Denpasar – Gubernur Bali Wayan Koster mengapresiasi gerakan tanam mangrove yang diinisiasi Kementerian Dalam Negeri (Kemendagri) di Mangrove Arboretum Park, Denpasar, Jumat (10/4). Program ini dinilai sejalan dengan komitmen Pemerintah Provinsi Bali dalam menjaga ekosistem pesisir dan menanggulangi abrasi.

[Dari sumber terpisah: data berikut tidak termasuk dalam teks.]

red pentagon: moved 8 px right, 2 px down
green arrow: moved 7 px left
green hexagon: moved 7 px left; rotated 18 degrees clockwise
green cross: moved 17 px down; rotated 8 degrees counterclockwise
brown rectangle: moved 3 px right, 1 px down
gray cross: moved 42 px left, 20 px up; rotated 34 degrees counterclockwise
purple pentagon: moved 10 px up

Gerakan Mangrove Selaras Program Bali
Gubernur Wayan Koster menegaskan bahwa penanaman mangrove merupakan bagian dari agenda rutin Pemprov Bali dalam menjaga kelestarian lingkungan. Ia menyebut Bali memiliki kawasan pesisir yang sangat cocok untuk pengembangan tanaman mangrove. “Apa yang diprogramkan hari ini merupakan bagian dari agenda rutin kami menanam pohon, khususnya mangrove,” ujarnya.

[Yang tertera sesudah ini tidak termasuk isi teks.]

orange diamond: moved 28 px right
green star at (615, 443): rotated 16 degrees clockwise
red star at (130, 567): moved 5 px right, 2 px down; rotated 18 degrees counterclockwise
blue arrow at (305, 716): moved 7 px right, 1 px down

Menurut Koster, gerakan tanam mangrove menjadi langkah strategis dalam mengatasi abrasi yang terjadi di sejumlah wilayah pesisir Bali. Dalam kurun waktu 10 tahun terakhir, luas daratan Bali disebut berkurang hingga sekitar 40 kilometer persegi.
Kondisi tersebut terjadi di kawasan Bali Selatan dan Utara. Bahkan, sejumlah lahan pertanian di Bali Selatan dilaporkan telah hilang akibat abrasi.
Abrasi Jadi Ancaman Serius Pesisir Bali
Koster menilai penanaman mangrove sangat penting untuk menjaga garis pantai sekaligus melindungi ekosistem pesisir. Ia mengajak seluruh pihak untuk terlibat aktif dalam gerakan pelestarian lingkungan.“Kegiatan ini akan memotivasi kita semua untuk bergerak bersama menjaga lingkungan. Ini adalah prioritas mendesak,” tegasnya.
Selain penanaman mangrove, Pemprov Bali juga menjalankan berbagai program lingkungan seperti bersih sungai, laut, dan danau. Program tersebut sebelumnya dilakukan secara rutin setiap bulan. Namun saat ini, pemerintah daerah tengah fokus pada penanganan Tempat Pembuangan Akhir (TPA) Suwung. Mulai 1 April 2026, TPA Suwung tidak lagi menerima sampah organik dan akan ditutup total pada 1 Agustus 2026.
Kontribusi Besar Bali bagi Pariwisata Nasional
Dalam sambutannya, Koster juga menyoroti kontribusi besar Bali terhadap sektor pariwisata nasional. Pada tahun 2025, jumlah kunjungan wisatawan mancanegara mencapai lebih dari 7 juta orang. Angka tersebut menyumbang sekitar 45,8 persen dari total kunjungan wisatawan asing ke Indonesia. Rata-rata pengeluaran wisatawan mencapai 1.522 dolar AS dengan lama tinggal sekitar 11,9 hari.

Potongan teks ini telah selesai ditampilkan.